I fell forward and Eli grabbed me. “Are you okay?”
“I’m fine.” I swallowed, my throat tight as my wounds healed up.
The doors opened and we were rushed by the others from both sides. “We’re good,” Eli said. “Finish checking the apartment. I’m going to call the NHTF and tell them about the slight demonic detail Arianna forget to mention.”
I walked over and sat down in one of Arianna’s fancy chairs. As an afterthought, I wrung my blood-soaked shirt all over the upholstery. The lying hag seemed to like making me bleed, so she could have a little souvenir.
Then I felt something. Someone. Anna. Here, in the apartment. I don’t know how I knew, whether it was an Anam Gatai thing or a sister thing. But she was definitely here.
I stood back up and followed the feeling like a divining rod to some stairs, which led up to an outdoor observatory on the roof. Outside, a cold night air carried promises of winter. And sure enough, a shadow stood a few feet away, at the corner of the building. “Going somewhere?”
She jerked her head around, and I saw her eyes glint in the dark. Warily, she stepped forward into the light. “Actually I just got here. But it seems I’ve come at a bad time.”
“They’ve arrested Arianna. You need to make a deal Anna, before you get in too deep.”
She laughed, though her body was rigid with tension, ready to flee at any moment. “I’m already in too deep. You know what I’ve done.”
“Because of Alexander. But it’s not too late to get free of his influence. I’m your sister. I want to help you.” I tried to keep my voice level and calm, but it wasn’t easy. I kind of wanted to cry, and scream, and shake her a few times.

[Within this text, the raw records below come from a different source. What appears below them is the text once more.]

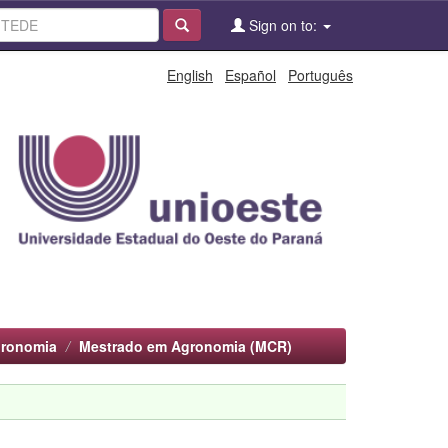
Sign on to:
English
Español
Português
gronomia
Mestrado em Agronomia (MCR)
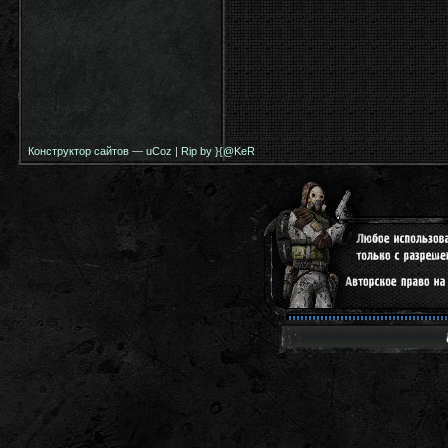
Конструктор сайтов
—
uCoz
|
Rip by }{@KeR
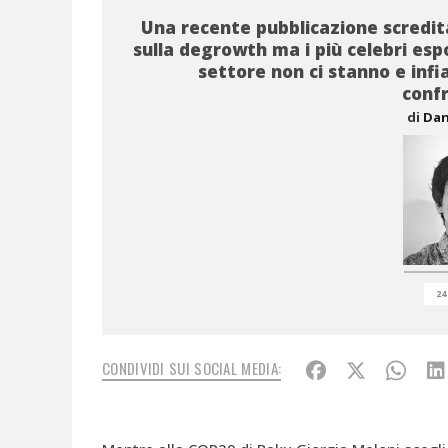
Una recente pubblicazione scredita
sulla degrowth ma i più celebri esp
settore non ci stanno e inf
conf
di
Dan
24
CONDIVIDI SUI SOCIAL MEDIA:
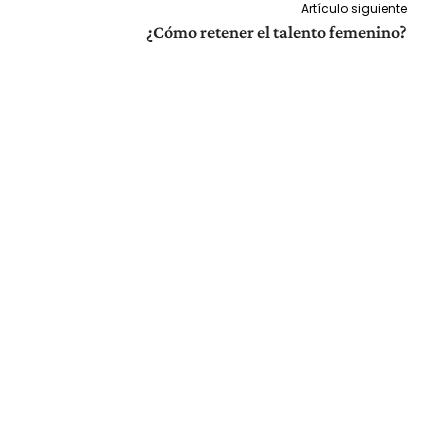
Artículo siguiente
¿Cómo retener el talento femenino?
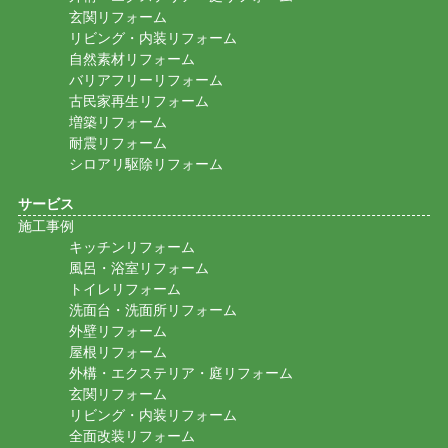
玄関リフォーム
リビング・内装リフォーム
自然素材リフォーム
バリアフリーリフォーム
古民家再生リフォーム
増築リフォーム
耐震リフォーム
シロアリ駆除リフォーム
サービス
施工事例
キッチンリフォーム
風呂・浴室リフォーム
トイレリフォーム
洗面台・洗面所リフォーム
外壁リフォーム
屋根リフォーム
外構・エクステリア・庭リフォーム
玄関リフォーム
リビング・内装リフォーム
全面改装リフォーム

“What makes you think any of this is because of Alexander?” Her tone cut through me. “Maybe I want to be a vampire. Maybe I want to kill the HR. Don’t try to assume you know me just because we have the same blood. It’s been over two hundred years. I’m different now.”
“You’re still my sister,” I said.
Her eyes met mine for a brief moment. And then Eli stepped out from the stairwell. Anna went into a low crouch. “Wait—”
She was gone.
Eli spun on me. “What the hell was that?”

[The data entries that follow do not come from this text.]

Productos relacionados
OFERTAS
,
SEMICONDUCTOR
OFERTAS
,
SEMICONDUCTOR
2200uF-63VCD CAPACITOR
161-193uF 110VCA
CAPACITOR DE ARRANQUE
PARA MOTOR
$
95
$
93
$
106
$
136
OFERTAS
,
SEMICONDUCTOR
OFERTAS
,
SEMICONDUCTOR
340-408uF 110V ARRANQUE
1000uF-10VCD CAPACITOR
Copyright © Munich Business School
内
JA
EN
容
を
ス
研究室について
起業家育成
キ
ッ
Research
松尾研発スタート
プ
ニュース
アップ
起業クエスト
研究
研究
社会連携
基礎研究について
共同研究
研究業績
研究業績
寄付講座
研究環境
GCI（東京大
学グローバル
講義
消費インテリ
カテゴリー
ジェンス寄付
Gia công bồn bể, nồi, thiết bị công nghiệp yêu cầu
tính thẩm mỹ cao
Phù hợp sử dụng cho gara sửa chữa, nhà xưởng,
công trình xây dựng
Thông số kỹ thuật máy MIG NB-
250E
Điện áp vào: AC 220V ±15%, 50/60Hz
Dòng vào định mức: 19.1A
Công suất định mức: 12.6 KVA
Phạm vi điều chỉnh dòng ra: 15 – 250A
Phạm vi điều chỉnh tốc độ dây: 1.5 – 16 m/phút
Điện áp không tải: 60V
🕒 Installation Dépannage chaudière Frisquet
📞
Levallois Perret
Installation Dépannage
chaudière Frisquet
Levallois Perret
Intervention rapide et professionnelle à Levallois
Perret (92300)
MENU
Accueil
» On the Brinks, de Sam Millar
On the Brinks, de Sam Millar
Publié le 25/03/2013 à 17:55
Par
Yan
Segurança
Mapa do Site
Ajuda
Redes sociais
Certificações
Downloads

My eyes widened. “I was trying to get her to make a deal. You know, turn in Alexander.”
“You don’t need to be negotiating with an assassin! You should have taken her into custody, and asked questions later!” The veins in his neck popped out everywhere.
“She’s my sister! I thought I had a better chance with a softer approach.” I crossed my arms over my chest, staring him down.

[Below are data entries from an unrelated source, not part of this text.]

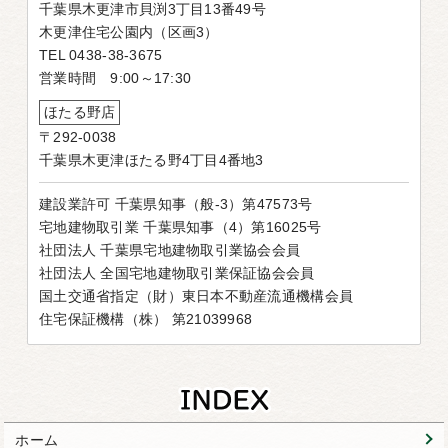
千葉県木更津市貝渕3丁目13番49号
木更津住宅公園内（区画3）
TEL 0438-38-3675
営業時間 9:00～17:30
ほたる野店
〒292-0038
千葉県木更津ほたる野4丁目4番地3
建設業許可 千葉県知事（般-3）第47573号
宅地建物取引業 千葉県知事（4）第16025号
社団法人 千葉県宅地建物取引業協会会員
社団法人 全国宅地建物取引業保証協会会員
国土交通省指定（財）東日本不動産流通機構会員
住宅保証機構（株） 第21039968
ホーム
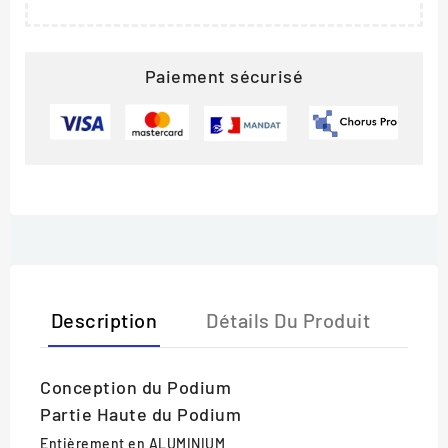
Paiement sécurisé
Description
Détails Du Produit
Conception du Podium
Partie Haute du Podium
Entièrement en
ALUMINIUM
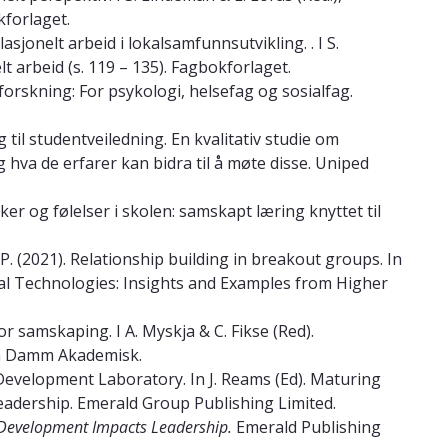
kforlaget.
lasjonelt arbeid i lokalsamfunnsutvikling. . I S.
t arbeid (s. 119 – 135). Fagbokforlaget.
 forskning: For psykologi, helsefag og sosialfag.
g til studentveiledning. En kvalitativ studie om
g hva de erfarer kan bidra til å møte disse. Uniped
nker og følelser i skolen: samskapt læring knyttet til
, P. (2021). Relationship building in breakout groups. In
ital Technologies: Insights and Examples from Higher
or samskaping. I A. Myskja & C. Fikse (Red).
len Damm Akademisk.
p Development Laboratory. In J. Reams (Ed). Maturing
adership. Emerald Group Publishing Limited.
 Development Impacts Leadership.
Emerald Publishing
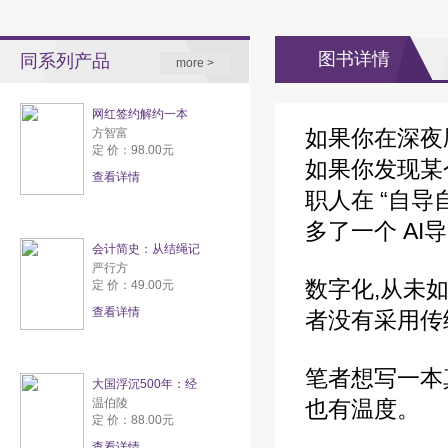
图书详情
同系列产品
more >
网红签约解约一本
如果你在深夜
方智富
定 价：98.00元
如果你发现某
查看详情
职人在 “自
多了一个 A
会计简史：从结绳记
严行方
数字化,从未
定 价：49.00元
查看详情
者没有采用传
笔者想写一本
大国浮沉500年：经
温伯陵
也有温度。
定 价：88.00元
查看详情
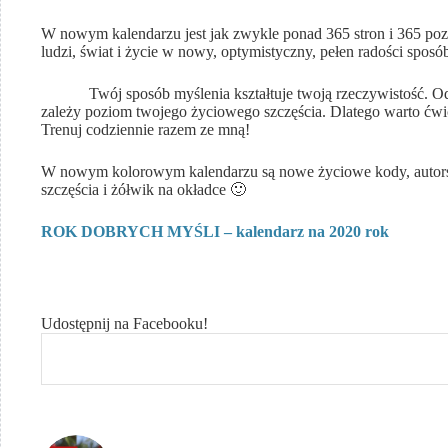
W nowym kalendarzu jest jak zwykle ponad 365 stron i 365 pozy
ludzi, świat i życie w nowy, optymistyczny, pełen radości sposó
Twój sposób myślenia kształtuje twoją rzeczywistość. Od teg
zależy poziom twojego życiowego szczęścia. Dlatego warto 
Trenuj codziennie razem ze mną!
W nowym kolorowym kalendarzu są nowe życiowe kody, autorskie
szczęścia i żółwik na okładce 🙂
ROK DOBRYCH MYŚLI – kalendarz na 2020 rok
Udostępnij na Facebooku!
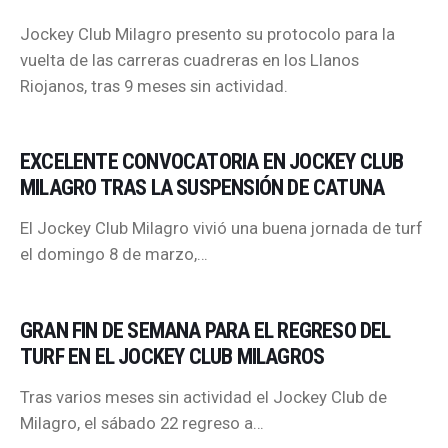
Jockey Club Milagro presento su protocolo para la
vuelta de las carreras cuadreras en los Llanos
Riojanos, tras 9 meses sin actividad.
EXCELENTE CONVOCATORIA EN JOCKEY CLUB
MILAGRO TRAS LA SUSPENSIÓN DE CATUNA
El Jockey Club Milagro vivió una buena jornada de turf
el domingo 8 de marzo,…
GRAN FIN DE SEMANA PARA EL REGRESO DEL
TURF EN EL JOCKEY CLUB MILAGROS
Tras varios meses sin actividad el Jockey Club de
Milagro, el sábado 22 regreso a…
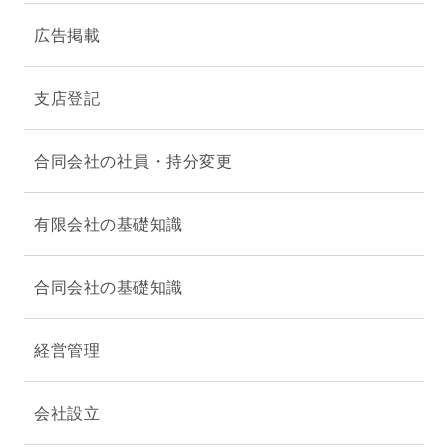
広告掲載
支店登記
合同会社の社員・持分変更
有限会社の基礎知識
合同会社の基礎知識
経営管理
会社設立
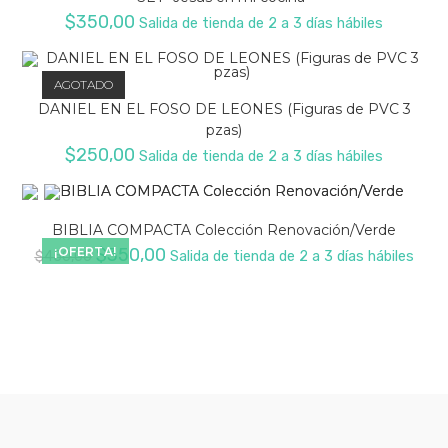
$
350,00
Salida de tienda de 2 a 3 días hábiles
AGOTADO
DANIEL EN EL FOSO DE LEONES (Figuras de PVC 3
pzas)
$
250,00
Salida de tienda de 2 a 3 días hábiles
BIBLIA COMPACTA Colección Renovación/Verde
El
El
¡OFERTA!
$
350,00
$
450,00
Salida de tienda de 2 a 3 días hábiles
precio
precio
original
actual
era:
es:
$450,00.
$350,00.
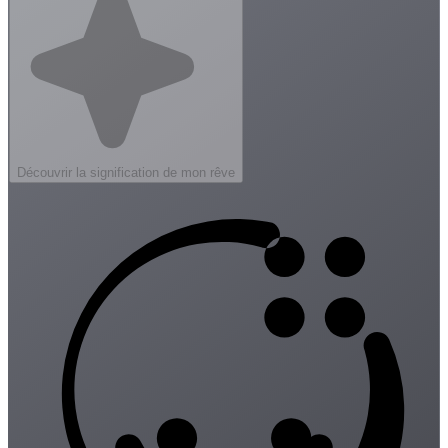
Découvrir la signification de mon rêve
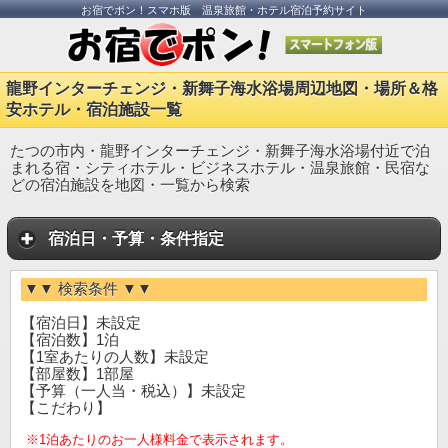
お宿でポン！スマホ版 温泉旅館・ホテル宿泊予約サイト
龍野インターチェンジ・新舞子海水浴場周辺地図・場所＆格
安ホテル・宿泊施設一覧
たつの市内・龍野インターチェンジ・新舞子海水浴場付近で泊
まれる宿・シティホテル・ビジネスホテル・温泉旅館・民宿な
どの宿泊施設を地図・一覧から検索
宿泊日・予算・条件指定
▼▼ 検索条件 ▼▼
【宿泊日】未設定
【宿泊数】1泊
【1室あたりの人数】未設定
【部屋数】1部屋
【予算（一人当・税込）】未設定
【こだわり】
※1泊あたりのお一人様料金で表示されます。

“A soft approach? We don’t have time for that with the HR’s life on the line.” He spun and jogged back down the stairs. “If you can’t be impartial…”
“Then what? I’m fired?” I raced after him, wishing I could shove him down face first.
“Yes!” He turned around and I ran right into him. “I need you to be on your game. That’s what we hired you for.”
“Oh, so now I’m just the hired help? The obedient robot?” I yelled in his face.
“Yeah, what else? You’re here for a job. That’s it!” He sucked in a breath, and then his face went still, emotionless. “You’re off the case, Zyan. Things were already tenuous with the history between you and Alexander, but now that your sister is involved… it’s too much.”
His words cut into me. They shouldn’t have hurt, but they did. He was right—things had gotten too personal. But not because of Alexander and my sister. I’d let my guard slip. “Good luck on the case, Commander Whitesong,” I said, my words blades of ice.
I strode past him and kept going until I was out on the street. And then I ran.
Countless minutes later I stopped and looked around me. I stood on the outskirts of the city, looking east over Lake Washington. Thoughts began to filter past the black storm of my emotions. I didn’t know what it was about him that got me so unsettled. Maybe… maybe because he was everything I couldn’t be. A savior, when I was damned. Light, when I was dark. No matter what good I did, I would always be eternally condemned. Nothing could change that. Nothing. And he contrasted with that reality more than anything else could.
I took in a deep breath of cold air, then headed back to my apartment. I had some decisions to make.